Construction of the nomogram
Stepwise multivariate Cox regression analysis was used to assess independent prognostic indicators, including the radiotherapy status, chemotherapy status, and risk score. Afterwards, these factors were used to construct a nomogram, which was adopted to predict 1–3-year OS of patients with GBM. The ROC curves, calibration curves and decision curve analysis (DCA) curves were compared to determine the predictive accuracy of the prognostic model (20).
Comprehensive analysis of the risk score
Gene set enrichment analysis (GSEA) was performed using GSEA software (GSEA v4.1.0, http://www.broadinstitute.org/gsea). Our analysis was based on HALLMARK and KEGG gene sets. The package “ggplot2” was used to visualize the GSEA results. Then, the package “maftools” in R was used to visualize the somatic mutations in the GBM patients with genetic mutation data from the CGGA database. We also grouped the patients according to their different clinical characteristics (age, sex, IDH mutation, MGMT promoter methylation and 1p19q codeletion) and compared the differences in the risk scores among the clinical characteristics subgroups. The relationship between IRGs and gene functional status was analyzed by CancerSEA (http://biocc.hrbmu.edu.cn/CancerSEA/) (21).
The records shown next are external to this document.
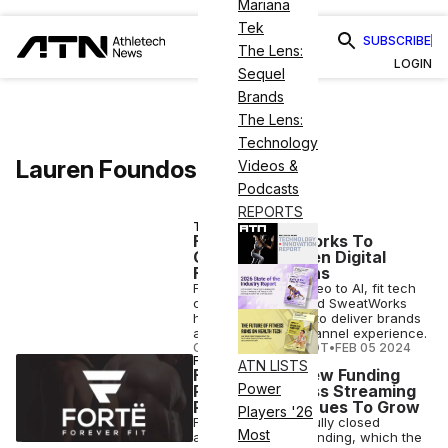
Mariana
Tek
SUBSCRIBE
The Lens:
LOGIN
Sequel
Brands
The Lens:
Technology
Lauren Foundos
Videos &
Podcasts
REPORTS
TECH
Fortë, SweatWorks To
Create Next-Gen Digital
Fitness Solutions
From interactive video to AI, fit tech
companies Fortë and SweatWorks
have joined forces to deliver brands
a new-look omnichannel experience.
COURTNEY REHFELDT
•
FEB 05 2024
FINANCE
ATN LISTS
Fortë Closes New Funding
Power
Round as Fitness Streaming
Platform Continues To Grow
Players '26
Fortë has successfully closed
Most
another round of funding, which the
Immune characteristics analysis and immunotherapy analysis
Enrichment scores for 16 immune cells and 13 immune-related functions were estimated using single-sample gene set enrichment analysis (ssGSEA). Then, 22 immune cell types were quantified using the R package “CIBERSORT.” Only samples with a CIBERSORT output p-value < 0.05 were screened for this study. We also compared the expression levels of immune checkpoints between the high-risk and low-risk groups. Recent studies have revealed two distinct mechanisms of tumor immune evasion. In some tumors, although cytotoxic T cells are highly infiltrated, these T cells are often dysfunctional. In other tumors, immunosuppressive factors can eliminate T cells infiltrating tumor tissue. Peng Jiang et al. (22) designed a novel computational architecture, the Tumor Immune Dysfunction and Rejection (TIDE) score, to integrate these two tumor immune escape mechanisms. We explored the predictive power of our immunotherapy response prognostic model with the TIDE website (http://tide.dfci.harvard.edu). These immune-related characteristics were compared between the high- and low-risk groups (23).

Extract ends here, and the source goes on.